#audiofeedback – join me in building a toolkit

I would like to invite you to share your experience of using audio feedback and to become part of a network of voices. For those of you who use audio feedback, video feedback or screencast feedback this should be easy to do and, I hope, rewarding for you.

What’s involved:

  • Create an audio file lasting up to about three minutes that explains,
    • how you have used audio, video or screencast feedback (context and method)
    • key benefits of this method in this situation
    • up to three tips you would give to someone
  • Share links to papers or guidance that have inspired or helped you
  • Share links to any of your own publications on using audio feedback

(For each different method you use, consider creating a new audio file)

Return your audio and links to me by commenting on this post with a link (e.g. to Soundcloud or your own site or blog), or via twitter @andrewmid

What I’ll do:

  • I will incorporate what I am sent into a toolkit that anyone can use to support the development of good practice.
  • I’ll promote this and encourage you to promote it!

I would like to include the names and contact details (twitter name, email address?) of all contributors and this way I hope we can establish an informal network to develop good practice. But if you don’t want your details included let me know.

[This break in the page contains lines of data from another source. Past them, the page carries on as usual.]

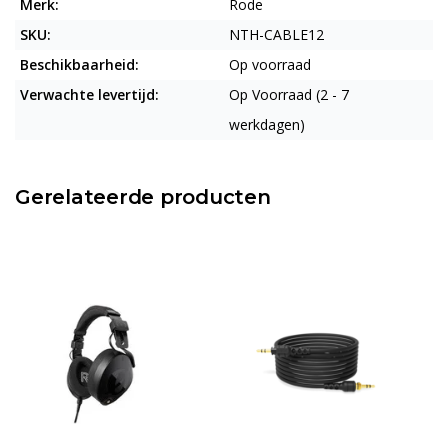
Merk:
Rode
SKU:
NTH-CABLE12
Beschikbaarheid:
Op voorraad
Verwachte levertijd:
Op Voorraad (2 - 7
werkdagen)
Gerelateerde producten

If you are willing to do this, please plan to do this today or tomorrow (depending on when you see this i.e. it should be a ten minute task that could easily get forgotten). I would like to refer to and use the toolkit in a conference workshop on 15th September.

I hope this is of interest to you.



About amiddlet50

Educational developer working in academic innovation in higher education in the UK
This entry was posted in Media-enhanced feedback and tagged . Bookmark the permalink.

2 Responses to #audiofeedback – join me in building a toolkit

  1. Claire Moscrop says:

    Hi Andrew, great idea! I use audio to enable students understanding of assessment criteria (what I call ‘Digital assessment guides’), I started to use them after work from Beaumont et al in 2011 where they state that feedback should be dialogic and start right at the beginning of the assessment process, not just at the end. Would this fit in to this project or is it just audio feedback on final assessments? Thanks, Claire

  2. amiddlet50 says:

    This would. certainly fit Claire. I have looked at audio feedback over many years and one of the key points for me is the point you make – understanding feedback holistically as a continuous dimension of curriculum design and understanding how different feedback methods can be used to complement each other. Some people mistake it as ‘either/or’, but feedback strategies involve complementary methods I think. I would love to hear more. Thanks.